Le voci che hanno generato le contestazioni del Mef sono contenute tutte in una delibera di giunta del gennaio 2013 che regola indennità e compensi per impiegati e funzionari. Quello che non si può leggere nell'intestazione è che la parcellizzazione di bonus e riconoscimenti è lo strumento per poter rimpolpare stipendi e motivare il personale.
«Bisogna differenziare - spiega l'assessore Rossi -. Il taglio delle indennità degli impiegati andrà a colpire famiglie con basso reddito, dipendenti che con i bonus arrivano a 1.200/1.250 euro e ora torneranno attorno ai 1.100».

Certo anche negli uffici della Regione c'era chi malignava su alcuni di questi benefit come quello definito alla lettera "i" per «attività presso la struttura addetta alla gestione del personale o presso la struttura competente per i servizi di Giunta che comporti... relazioni con l'utenza connotate da problematiche procedurali, emotività individuale e impegnative
relazioni interpersonali, per un numero massimo di 25 dipendenti, individuati formalmente dal Segretario generale. A tali addetti è corrisposta la somma lorda di euro 13,02 per ogni giorno di effettivo servizio».

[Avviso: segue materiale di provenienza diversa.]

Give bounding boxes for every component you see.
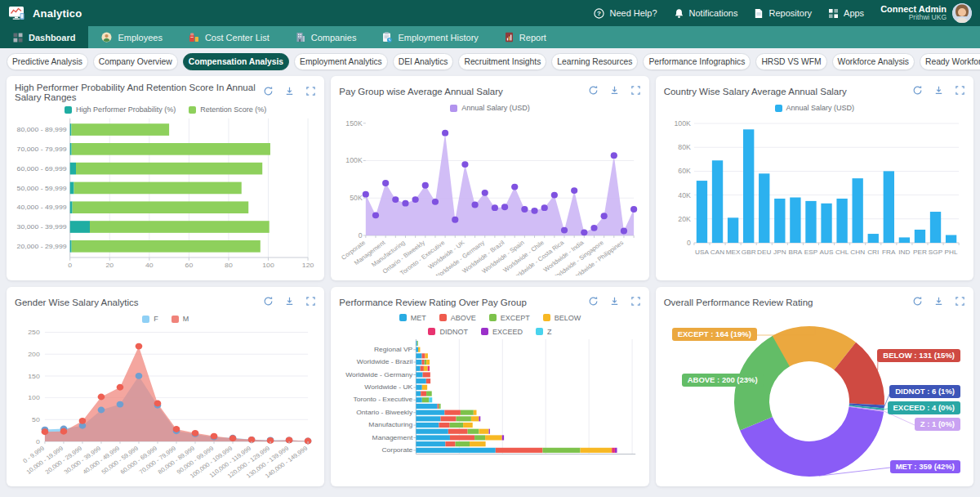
download-icon[interactable] — [609, 84, 620, 99]
legend-item[interactable]: EXCEED — [481, 328, 523, 336]
svg-text:50K: 50K — [350, 194, 363, 202]
avatar[interactable] — [952, 3, 972, 23]
need-help-button[interactable]: ? Need Help? — [594, 8, 657, 19]
legend-item[interactable]: EXCEPT — [489, 314, 530, 322]
repository-button[interactable]: Repository — [754, 8, 812, 19]
chart-legend[interactable]: High Performer Probability (%)Retention … — [15, 102, 316, 117]
expand-icon[interactable] — [305, 85, 316, 100]
tab-companies[interactable]: Companies — [283, 26, 370, 48]
tab-employment-history[interactable]: Employment History — [369, 26, 491, 48]
legend-item[interactable]: Annual Salary (USD) — [775, 104, 855, 112]
legend-item[interactable]: Z — [536, 328, 552, 336]
chart-legend[interactable]: Annual Salary (USD) — [664, 101, 965, 115]
pill-predictive-analysis[interactable]: Predictive Analysis — [7, 53, 88, 70]
pill-company-overview[interactable]: Company Overview — [93, 53, 178, 70]
svg-text:30,000 - 39,999: 30,000 - 39,999 — [17, 224, 67, 231]
refresh-icon[interactable] — [263, 295, 274, 310]
document-icon — [754, 8, 764, 19]
tab-label: Employment History — [398, 33, 478, 43]
svg-text:Ontario - Biweekly: Ontario - Biweekly — [357, 408, 414, 416]
card-overall-review: Overall Performance Review Rating EXCEPT… — [656, 287, 973, 486]
pill-recruitment-insights[interactable]: Recruitment Insights — [458, 53, 546, 70]
charts-grid: High Performer Probability And Retention… — [0, 74, 980, 497]
legend-item[interactable]: High Performer Probability (%) — [65, 105, 176, 114]
employees-icon — [101, 32, 112, 43]
tab-label: Dashboard — [29, 33, 75, 43]
donut-callout-exceed: EXCEED : 4 (0%) — [888, 401, 961, 414]
expand-icon[interactable] — [305, 295, 316, 310]
chart-legend[interactable]: FM — [15, 311, 316, 326]
refresh-icon[interactable] — [588, 84, 599, 99]
svg-text:70,000 - 79,999: 70,000 - 79,999 — [17, 146, 67, 153]
refresh-icon[interactable] — [912, 295, 923, 310]
svg-text:80: 80 — [225, 262, 233, 268]
apps-button[interactable]: Apps — [828, 8, 864, 19]
tab-label: Cost Center List — [205, 33, 270, 43]
pill-workforce-analysis[interactable]: Workforce Analysis — [832, 53, 915, 70]
download-icon[interactable] — [284, 85, 295, 100]
svg-text:?: ? — [598, 10, 602, 17]
svg-text:BRA: BRA — [788, 248, 802, 256]
svg-text:200: 200 — [28, 350, 40, 358]
legend-item[interactable]: MET — [399, 314, 426, 322]
dashboard-page: Analytico ? Need Help? Notifications — [0, 0, 980, 497]
svg-text:MEX: MEX — [725, 248, 740, 256]
download-icon[interactable] — [933, 295, 944, 310]
refresh-icon[interactable] — [588, 295, 599, 310]
svg-text:Worldwide - Germany: Worldwide - Germany — [345, 370, 413, 378]
chart-title: Gender Wise Salary Analytics — [15, 298, 138, 307]
review-paygroup-chart: Regional VPWorldwide - BrazilWorldwide -… — [339, 338, 640, 462]
legend-item[interactable]: F — [142, 315, 158, 323]
svg-text:120: 120 — [302, 262, 314, 268]
country-salary-chart: 020K40K60K80K100KUSACANMEXGBRDEUJPNBRAES… — [664, 115, 965, 275]
companies-icon — [296, 32, 305, 43]
pill-hrsd-vs-wfm[interactable]: HRSD VS WFM — [755, 53, 826, 70]
user-menu[interactable]: Connect Admin Prithwi UKG — [880, 3, 972, 23]
tab-label: Companies — [311, 33, 357, 43]
legend-item[interactable]: DIDNOT — [428, 328, 468, 336]
svg-text:DEU: DEU — [757, 248, 771, 256]
pill-dei-analytics[interactable]: DEI Analytics — [393, 53, 454, 70]
svg-text:JPN: JPN — [773, 248, 786, 256]
svg-text:100K: 100K — [674, 119, 691, 128]
expand-icon[interactable] — [955, 295, 965, 310]
expand-icon[interactable] — [955, 84, 965, 99]
expand-icon[interactable] — [630, 295, 641, 310]
chart-legend[interactable]: METABOVEEXCEPTBELOWDIDNOTEXCEEDZ — [339, 311, 640, 338]
legend-item[interactable]: ABOVE — [439, 314, 476, 322]
pill-ready-workforce[interactable]: Ready Workforce — [920, 53, 980, 70]
help-icon: ? — [594, 8, 604, 19]
paygroup-salary-chart: 150K100K50K0CorporateManagementManufactu… — [339, 115, 640, 275]
svg-text:FRA: FRA — [882, 248, 896, 256]
tab-cost-center-list[interactable]: Cost Center List — [176, 26, 283, 48]
legend-item[interactable]: Retention Score (%) — [189, 105, 266, 114]
notifications-button[interactable]: Notifications — [674, 8, 738, 19]
refresh-icon[interactable] — [912, 84, 923, 99]
pill-performance-infographics[interactable]: Performance Infographics — [643, 53, 751, 70]
high-performer-chart: 02040608010012080,000 - 89,99970,000 - 7… — [15, 117, 316, 275]
svg-text:Manufacturing: Manufacturing — [369, 420, 413, 428]
chart-legend[interactable]: Annual Salary (USD) — [339, 101, 640, 115]
tab-dashboard[interactable]: Dashboard — [0, 26, 88, 48]
pill-learning-resources[interactable]: Learning Resources — [551, 53, 638, 70]
svg-text:250: 250 — [28, 329, 40, 337]
download-icon[interactable] — [609, 295, 620, 310]
download-icon[interactable] — [284, 295, 295, 310]
tab-report[interactable]: Report — [492, 26, 559, 48]
expand-icon[interactable] — [630, 84, 641, 99]
refresh-icon[interactable] — [263, 85, 274, 100]
chart-title: Pay Group wise Average Annual Salary — [339, 87, 503, 96]
svg-text:Corporate: Corporate — [382, 446, 413, 454]
cost-center-icon — [189, 32, 199, 43]
download-icon[interactable] — [933, 84, 944, 99]
tab-employees[interactable]: Employees — [88, 26, 175, 48]
pill-employment-analytics[interactable]: Employment Analytics — [294, 53, 388, 70]
legend-item[interactable]: Annual Salary (USD) — [450, 104, 530, 112]
legend-item[interactable]: BELOW — [543, 314, 581, 322]
legend-item[interactable]: M — [172, 315, 189, 323]
svg-text:150: 150 — [28, 372, 40, 380]
svg-text:100: 100 — [262, 262, 274, 268]
pill-compensation-analysis[interactable]: Compensation Analysis — [183, 53, 289, 70]
svg-text:80K: 80K — [678, 143, 691, 151]
apps-label: Apps — [844, 8, 864, 18]
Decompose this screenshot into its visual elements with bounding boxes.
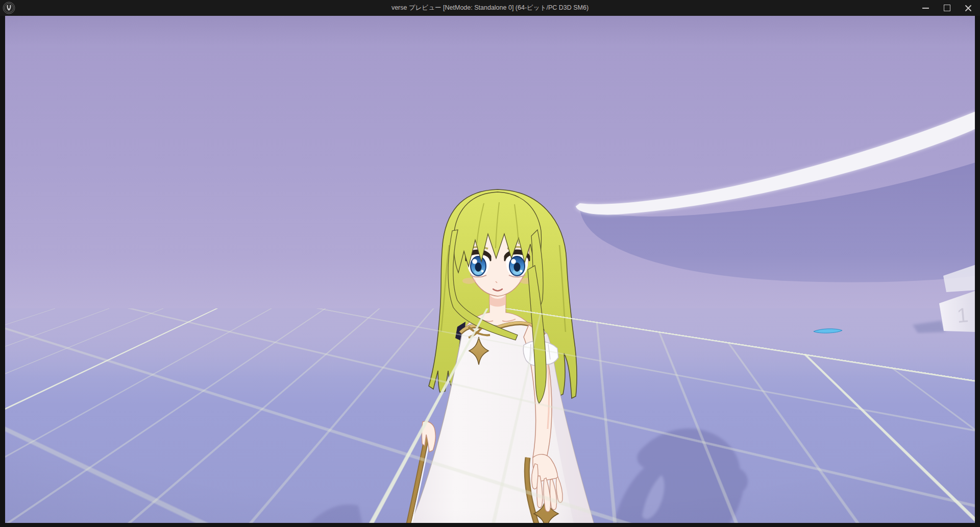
sky	[5, 16, 975, 309]
window-title: verse プレビュー [NetMode: Standalone 0] (64-…	[102, 0, 878, 16]
title-bar[interactable]: verse プレビュー [NetMode: Standalone 0] (64-…	[0, 0, 980, 16]
maximize-icon	[944, 5, 950, 11]
minimize-icon	[922, 8, 929, 9]
window-controls	[919, 0, 975, 16]
game-viewport[interactable]: 1	[5, 16, 975, 523]
minimize-button[interactable]	[919, 2, 932, 14]
floor-grid	[5, 308, 975, 523]
close-icon	[965, 5, 972, 12]
app-window: verse プレビュー [NetMode: Standalone 0] (64-…	[0, 0, 980, 527]
close-button[interactable]	[962, 2, 975, 14]
unreal-engine-logo-icon	[3, 2, 15, 14]
maximize-button[interactable]	[940, 2, 953, 14]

Quanto ai funzionari l'assessore Rossi ha un'altra impostazione: «Credo sia giusto a questo punto tornare a rivedere le posizioni organizzative (incarichi che garantiscono un extra, ndr) non come un diritto vita natural durante ma con l'ottica della vera
premialità e della produttività».

Molti di quei 17 rilievi contenuti nel dossier del Mef riguardano il numero eccessivo di "fattispecie di responsabilità", le cui differenze minime possono sfuggire a chi non è addentro alla sintassi della burocrazia: "responsabilità di processo erogativo, coordinamento di un gruppo di lavoro, di attività istruttoria, di formazione, di avvio nuove attività, di ispezione".

La Regione Liguria conta 1.130 dipendenti, 450 dei quali sono funzionari e un centinaio i dirigenti. Il rapporto troppo elevato tra il numero dei "capi" e quello degli impiegati è stato in passato oggetto di ripetuti rilievi provenienti della sezione di controllo della Corte dei Conti.

Aldilà dei tagli imposti dalla spending review il clima non è favorevole neppure alle indennità minori, quelle che non fanno arricchire ma consentono la pizza il fine settimana. Certo non sarà facile alla politica imporre queste rinunce. Tra l'altro proprio negli
enti regionali che in tutta Italia sono investiti dalle inchieste sulle spese pazze.

In Liguria Idv, Pdl e Udc hanno diversi consiglieri indagati per peculato per spese incongrue nei ristoranti, alle terme, nei negozi di antiquariato, bottiglierie senza parlare delle immancabili mutandine comprate con soldi dei cittadini. Indennità assai più sostanziose di quelle incassate in questi anni dai portagonfalone e dai "signornò" dell'ufficio personale.